What an outsider sees from BYU’s receivers, Bear
Perhaps nobody knows Big 12 football as a whole more than John Kurtz, a Kansas State graduate who does his own podcast on the league, called the “Open for Business Podcast” in a nod to Big 12 commissioner’s Brett Yormark’s famous proclamation when he took over in 2022.
Kurtz also produces a weekly newsletter that can be accessed through his website, OFBnews.com.
“The one question mark I would have for BYU is, obviously, the pass catchers,” Kurtz said last week in Frisco. “The Parker Kingston deal is a tough deal for BYU, and can’t be (overstated). They are losing a guy who was probably going to be their No. 1 receiver.”
While noting that the two tight ends BYU got out of the transfer portal — USC’s Walker Lyons and Oregon’s Roger Saleapaga — will soften the blow, Kurtz believes Bear Bachmeier will have to use his legs a bit more than BYU wants him to.
That especially could be the case if the receivers aren’t up to the task, or if Sione Moa doesn’t prove to be an adequate RB2 while coming off a devastating injury in 2025.

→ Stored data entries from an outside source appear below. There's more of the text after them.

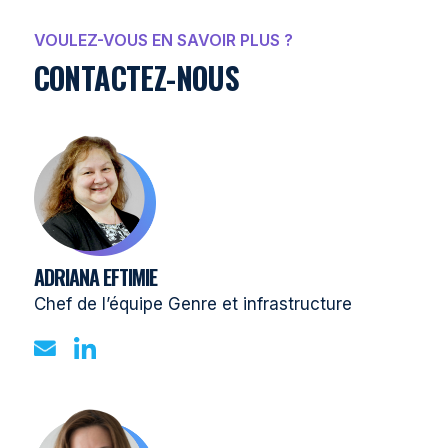
VOULEZ-VOUS EN SAVOIR PLUS ?
CONTACTEZ-NOUS
ADRIANA EFTIMIE
Chef de l’équipe Genre et infrastructure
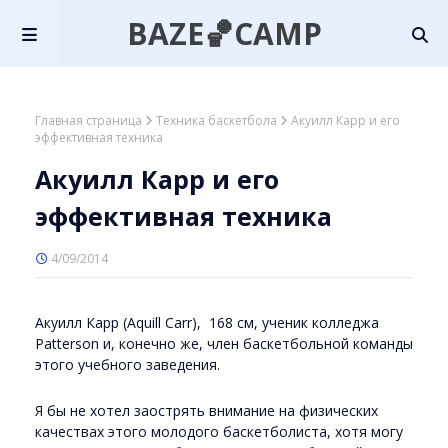
BAZE🏀CAMP
Главная страница
Техника баскетбола
Акуилл Карр и его
эффективная техника
Акуилл Карр и его
эффективная техника
4/09/2014
Акуилл Карр (Aquill Carr), 168 см, ученик колледжа
Patterson и, конечно же, член баскетбольной команды
этого учебного заведения.
Я бы не хотел заострять внимание на физических
качествах этого молодого баскетболиста, хотя могу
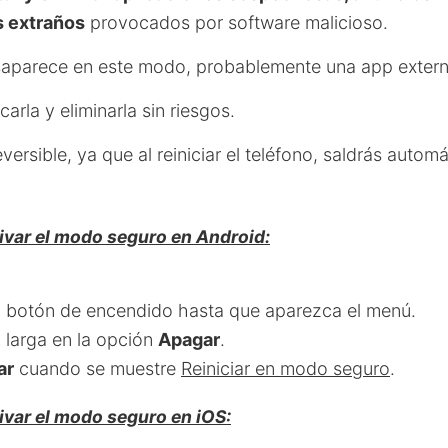
 extraños
provocados por software malicioso.
saparece en este modo, probablemente una app extern
carla y eliminarla sin riesgos.
versible, ya que al reiniciar el teléfono, saldrás autom
ivar el modo seguro en Android:
 botón de encendido hasta que aparezca el menú.
 larga en la opción
Apagar
.
ar
cuando se muestre
Reiniciar en modo seguro
.
ivar el modo seguro en iOS:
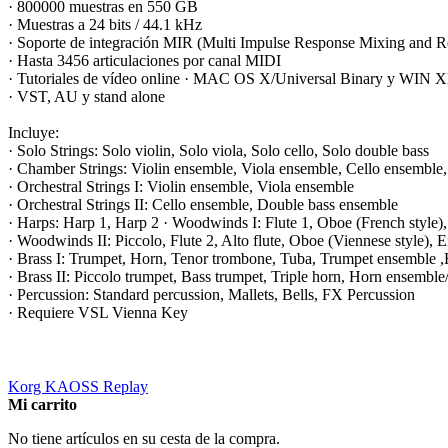
· 800000 muestras en 550 GB
· Muestras a 24 bits / 44.1 kHz
· Soporte de integración MIR (Multi Impulse Response Mixing and R
· Hasta 3456 articulaciones por canal MIDI
· Tutoriales de vídeo online · MAC OS X/Universal Binary y WIN 
· VST, AU y stand alone
Incluye:
· Solo Strings: Solo violin, Solo viola, Solo cello, Solo double bass
· Chamber Strings: Violin ensemble, Viola ensemble, Cello ensemble
· Orchestral Strings I: Violin ensemble, Viola ensemble
· Orchestral Strings II: Cello ensemble, Double bass ensemble
· Harps: Harp 1, Harp 2 · Woodwinds I: Flute 1, Oboe (French style)
· Woodwinds II: Piccolo, Flute 2, Alto flute, Oboe (Viennese style), E
· Brass I: Trumpet, Horn, Tenor trombone, Tuba, Trumpet ensemble
· Brass II: Piccolo trumpet, Bass trumpet, Triple horn, Horn ensem
· Percussion: Standard percussion, Mallets, Bells, FX Percussion
· Requiere VSL Vienna Key
Korg KAOSS Replay
Mi carrito
No tiene artículos en su cesta de la compra.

“The other element to that is that Bear can run the ball so well and he’s so tough that you can run him a lot,” Kurtz said. “He kind of reminds me a bit of Collin Klein, who is walking around here as K-State’s new head coach, and who I covered as a player.
“They just leaned on him as a running quarterback to the tune of a couple 11-win seasons,” Kurtz continued. “I think the same thing can happen for Bear Bachmeier this year, if they need to go that route. So I think we’re going to continue to see better and better play from him.”